Optimization of adblock-lean

This is not possible because the download pipes the data into the further processing chain. When the data starts to flow, all variables are already set.

What we could do is try to deduce the format from the URL, by having a list of known URLs and their corresponding formats.

Ah, personally I would go for the have one list per list type efficiency variant, but this is because you explained the alternatives well, including the benefit.
If I try to imagine how a naive user might look at this, I would tend towards the single mixed list approach instead, as this would buy the project some tolerance against to-be-expected beginner mistakes, saving support time and frustration.
But maybe adblock-lean users are advanced enough for that not to matter much?

(I use knot as DNS resolver (going to the root servers and avoiding my ISP's filtered DNS), so I am using adblock* simply because that supports knot/kresd out of the box, and my turris omnia is fast enough and has enough storage and ram; that is why I never tried adblock-lean and have no real opinion...)

*) I am on record about some unease about sourcing out decisions about what to allow and what not to allow into my network to third parties, but all in all I think this unease might be unfounded, I have not run into any non working URL that I actually wanted/needed to use...

2 Likes

Thank you, I think this is super well framed.

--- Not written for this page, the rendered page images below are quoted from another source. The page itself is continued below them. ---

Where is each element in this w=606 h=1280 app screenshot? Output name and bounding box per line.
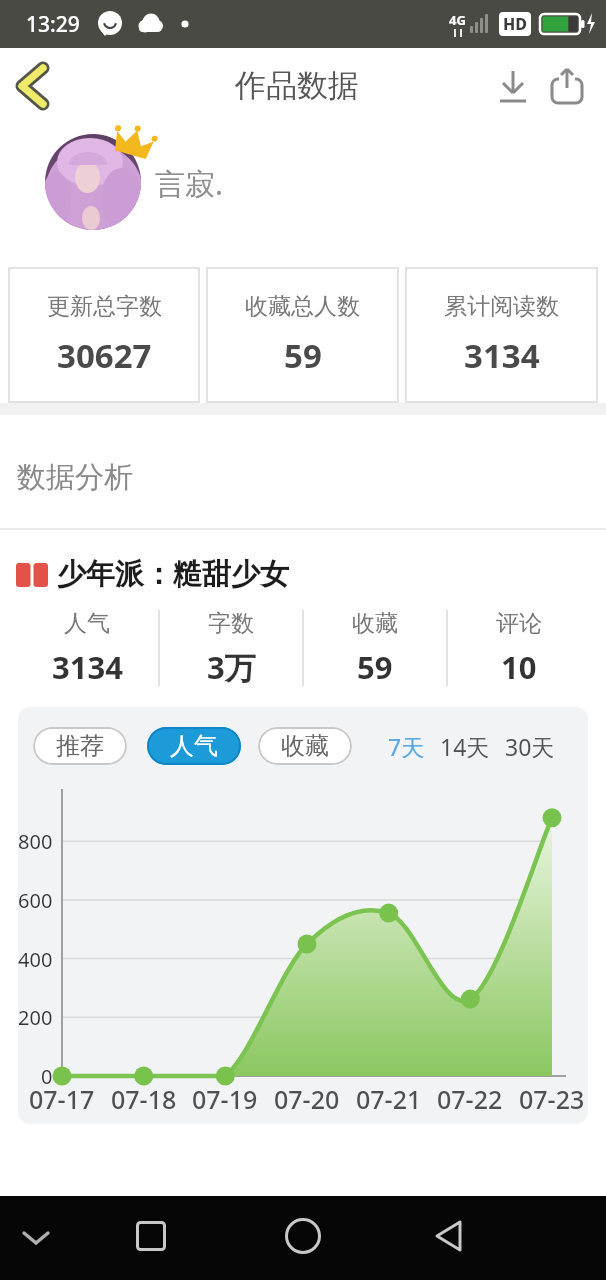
button[interactable]	[8, 62, 56, 110]
button[interactable]	[417, 1204, 481, 1268]
button[interactable]: 人气	[147, 727, 241, 765]
staticText: 59	[357, 646, 393, 688]
staticText: 30627	[57, 333, 152, 378]
button[interactable]: 收藏	[258, 727, 352, 765]
staticText: 07-20	[274, 1082, 340, 1112]
staticText: 推荐	[56, 731, 104, 761]
staticText: 600	[18, 887, 53, 914]
staticText: 07-17	[29, 1082, 95, 1112]
button[interactable]: 14天	[440, 731, 490, 762]
staticText: 59	[284, 333, 322, 378]
staticText: 400	[18, 946, 53, 973]
button[interactable]	[491, 64, 535, 108]
staticText: 人气	[170, 731, 218, 761]
staticText: 07-19	[192, 1082, 258, 1112]
staticText: 13:29	[26, 10, 80, 39]
staticText: 3万	[207, 646, 256, 688]
staticText: 0	[41, 1063, 53, 1090]
staticText: 800	[18, 828, 53, 855]
button[interactable]: 更新总字数	[8, 267, 200, 403]
staticText: 言寂.	[155, 163, 224, 204]
staticText: 200	[18, 1004, 53, 1031]
button[interactable]: 推荐	[33, 727, 127, 765]
staticText: HD	[503, 13, 527, 35]
button[interactable]	[119, 1204, 183, 1268]
staticText: 4G	[449, 11, 466, 29]
staticText: 07-21	[356, 1082, 422, 1112]
staticText: 字数	[208, 609, 254, 638]
button[interactable]	[10, 1212, 62, 1264]
staticText: 收藏	[352, 609, 398, 638]
staticText: 少年派：糙甜少女	[57, 556, 289, 593]
button[interactable]	[271, 1204, 335, 1268]
staticText: 收藏	[281, 731, 329, 761]
staticText: 人气	[64, 609, 110, 638]
button[interactable]: 收藏总人数	[206, 267, 399, 403]
staticText: 累计阅读数	[444, 292, 559, 321]
staticText: 更新总字数	[47, 292, 162, 321]
button[interactable]: 累计阅读数	[405, 267, 598, 403]
staticText: 07-18	[111, 1082, 177, 1112]
staticText: 10	[501, 646, 537, 688]
staticText: 数据分析	[17, 459, 133, 496]
staticText: 作品数据	[235, 66, 359, 105]
button[interactable]: 7天	[388, 731, 425, 762]
staticText: 3134	[52, 646, 123, 688]
staticText: 3134	[464, 333, 540, 378]
staticText: 07-23	[519, 1082, 585, 1112]
staticText: 评论	[496, 609, 542, 638]
staticText: 收藏总人数	[245, 292, 360, 321]
button[interactable]	[544, 63, 590, 109]
button[interactable]: 30天	[505, 731, 555, 762]
staticText: 07-22	[437, 1082, 503, 1112]
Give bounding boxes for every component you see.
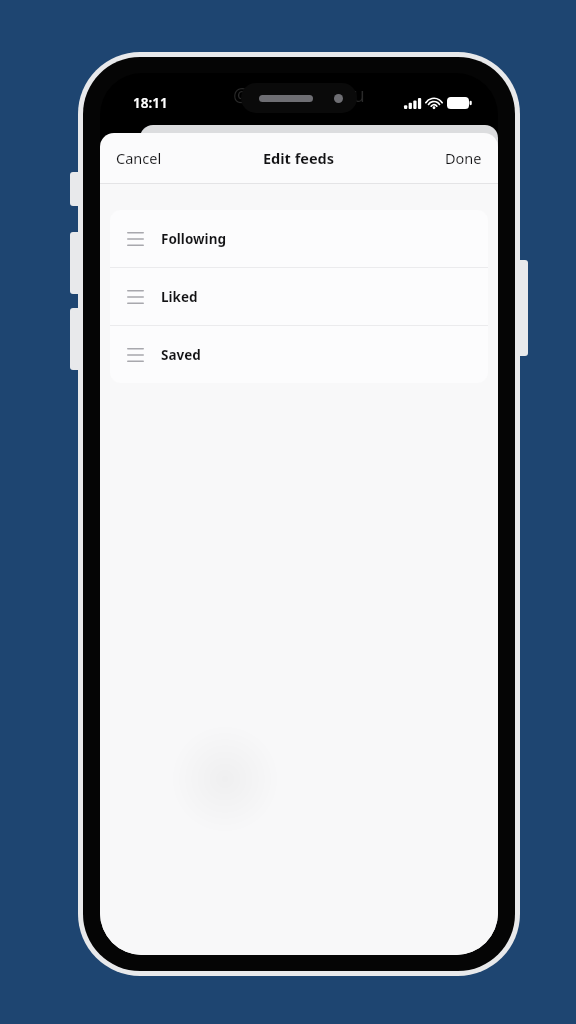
staticText: Saved — [161, 346, 201, 364]
button[interactable]: Reorder Saved — [110, 326, 488, 383]
button[interactable]: Reorder Following — [110, 210, 488, 267]
button[interactable]: Reorder Liked — [110, 268, 488, 325]
staticText: Done — [445, 148, 482, 168]
staticText: @oncescuradu — [233, 82, 365, 108]
other: Reorder Following — [127, 232, 144, 246]
other: Reorder Saved — [127, 348, 144, 362]
other: Reorder Liked — [127, 290, 144, 304]
staticText: Edit feeds — [263, 148, 335, 168]
staticText: Liked — [161, 288, 198, 306]
staticText: Following — [161, 230, 226, 248]
staticText: 18:11 — [133, 94, 168, 112]
staticText: Cancel — [116, 148, 162, 168]
button[interactable]: Done — [429, 140, 498, 176]
button[interactable]: Cancel — [100, 140, 178, 176]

OK @antonk, I'm leaning towards the split blocklist_urls variable approach, but it'd be nice if we could bring everyone onboard.

@Wizballs, @Ree9 and @dave14305 has the posts above increased the attractiveness of the split variable approach at all?

I'm curious where everyone stands now:

  • Use unified bloklist_urls variable
  • Use split blocklist_urls variable
  • Abstain because the pros and cons seem to balance out
  • Abstain as a token of gentlemanly diplomacy
0 voters

After seeing @Wizballs numbers, I re-ran my tests with both busybox sed and gnu sed. These numbers are different from earlier, as I ran gen_config before each set of tests, and then switched from tif.mini to tif. So earlier tests were light + tif, while these tests are pro + tif.

busybox sed averages 26.3s vs 30.3s, which is about 15% difference.

gnu sed averages 23.6s vs 24s, which is about 1.5% difference.

If we weren't already recommending users install coreutils-sort and gawk for performance increases, I would lean towards the faster processing branch for the 15% savings.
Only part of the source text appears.